* **What is expected**: The entries below contain a line with "Limbach-Oberfrohna." and a line with "Ohne sie steht alles still – jetzt holen wir". Quote exactly those two lines and all lines between them.

··· Task material

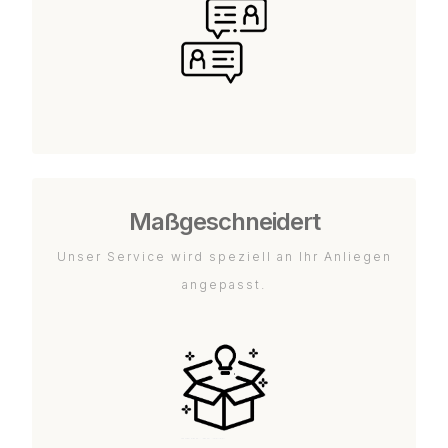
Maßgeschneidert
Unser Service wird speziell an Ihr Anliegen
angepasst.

······
··· Task material

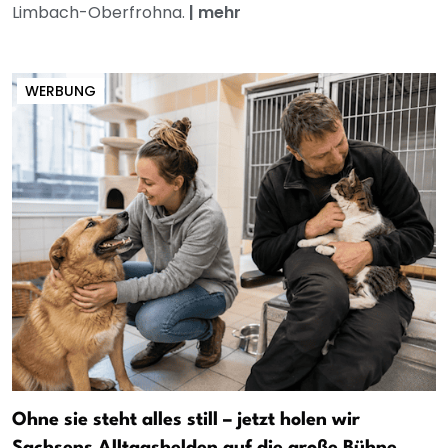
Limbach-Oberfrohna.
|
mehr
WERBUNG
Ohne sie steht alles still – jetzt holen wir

······
··· Task material

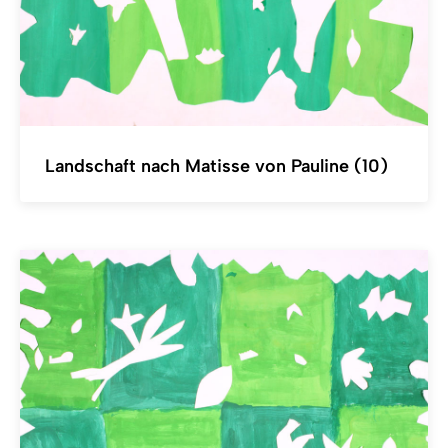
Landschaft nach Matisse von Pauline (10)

······

* **Response to the exercise**:
Limbach-Oberfrohna.
|
mehr
WERBUNG
Ohne sie steht alles still – jetzt holen wir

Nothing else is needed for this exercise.